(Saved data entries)
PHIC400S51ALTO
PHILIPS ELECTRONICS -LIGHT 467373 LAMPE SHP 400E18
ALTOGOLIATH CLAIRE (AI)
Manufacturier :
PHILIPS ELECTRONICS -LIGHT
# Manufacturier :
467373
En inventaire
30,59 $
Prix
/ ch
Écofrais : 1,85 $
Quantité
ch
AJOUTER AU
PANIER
* * *
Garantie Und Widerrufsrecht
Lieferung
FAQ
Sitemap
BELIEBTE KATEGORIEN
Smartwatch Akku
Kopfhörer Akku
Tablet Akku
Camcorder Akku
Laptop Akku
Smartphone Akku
---
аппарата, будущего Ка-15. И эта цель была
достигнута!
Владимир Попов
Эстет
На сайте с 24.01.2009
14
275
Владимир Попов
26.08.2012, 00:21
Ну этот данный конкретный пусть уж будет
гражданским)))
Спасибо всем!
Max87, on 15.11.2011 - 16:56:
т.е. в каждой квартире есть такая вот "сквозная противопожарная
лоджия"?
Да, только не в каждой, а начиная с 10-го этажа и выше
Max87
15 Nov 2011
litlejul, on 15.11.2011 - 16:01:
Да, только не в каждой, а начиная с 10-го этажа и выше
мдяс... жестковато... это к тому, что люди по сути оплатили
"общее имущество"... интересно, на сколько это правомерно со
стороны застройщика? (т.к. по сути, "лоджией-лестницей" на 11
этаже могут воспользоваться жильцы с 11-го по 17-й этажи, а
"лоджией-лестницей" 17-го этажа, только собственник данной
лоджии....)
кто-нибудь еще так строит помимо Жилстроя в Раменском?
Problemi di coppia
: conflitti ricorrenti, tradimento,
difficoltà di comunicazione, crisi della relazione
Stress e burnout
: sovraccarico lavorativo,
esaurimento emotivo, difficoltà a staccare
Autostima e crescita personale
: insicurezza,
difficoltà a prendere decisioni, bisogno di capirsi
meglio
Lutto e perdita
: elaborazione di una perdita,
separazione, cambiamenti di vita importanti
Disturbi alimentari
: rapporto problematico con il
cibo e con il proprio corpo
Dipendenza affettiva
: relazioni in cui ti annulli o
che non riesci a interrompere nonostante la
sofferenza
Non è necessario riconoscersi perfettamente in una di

The task:
Output the lines of the records above exactly as they appear, from the line containing "кто-нибудь еще так" through the line containing "Non è necessario".

Answer area:
кто-нибудь еще так строит помимо Жилстроя в Раменском?
Problemi di coppia
: conflitti ricorrenti, tradimento,
difficoltà di comunicazione, crisi della relazione
Stress e burnout
: sovraccarico lavorativo,
esaurimento emotivo, difficoltà a staccare
Autostima e crescita personale
: insicurezza,
difficoltà a prendere decisioni, bisogno di capirsi
meglio
Lutto e perdita
: elaborazione di una perdita,
separazione, cambiamenti di vita importanti
Disturbi alimentari
: rapporto problematico con il
cibo e con il proprio corpo
Dipendenza affettiva
: relazioni in cui ti annulli o
che non riesci a interrompere nonostante la
sofferenza
Non è necessario riconoscersi perfettamente in una di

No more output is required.